I read this book for the first time about a year ago, and I was struck by the balance of justice and mercy in the book. I won’t spoil the end, but I will say that it was neither cheap (too much mercy), nor was it completely heart-breaking (too much justice). The whole book dealt with these two concepts, and in the end, they were blended beautifully, in a way I never would have conceived of at the beginning.
I just finished my second time through with this book last month, and while I am still floored by the ending, I also discovered that I really enjoyed the way the Jews (particularly Mary Magdalene) were portrayed as they were waiting for their Savior. I have long understood that the Jews were looking for a military leader to save them from their Roman oppressors, which is why so many of them ended up being disappointed in Jesus, but this book really made me think about why they may have seen Jesus at that kind of Savior at first.
Because of the miracles they saw Him perform, they may have thought that He could feed a whole army on next to nothing (the feeding of the 5,000), He could heal injured soldiers (all of the various healings He accomplished), He could even resurrect the members of their army that had died (raising Lazarus). There’s no way for sure of knowing if this was their line of reasoning, but it does make sense, and I could understand why, after seeing so many types of miracles, they might have thought that Jesus was the military leader they were hoping and waiting for.

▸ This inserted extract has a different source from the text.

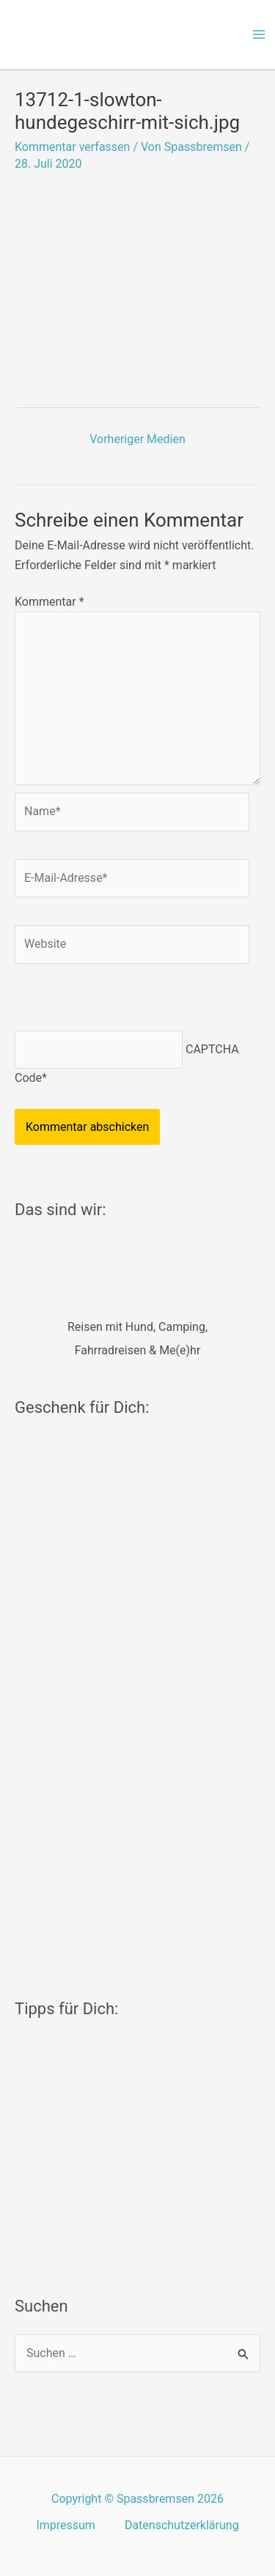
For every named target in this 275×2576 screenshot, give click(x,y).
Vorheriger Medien (137, 439)
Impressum (65, 2525)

I love reading Biblical fiction because it makes me get out my Bible, look for what in the story is true and what is false, as well as what we just don’t know for sure. It invariably makes me think about a Bible story or portion of the Bible in a new way, and really search for the truth. Magdalene was no exception–I thought, compared, learned and considered some new ways of looking at things. Five stars from me–checked it out from the library, and later ended up buying it!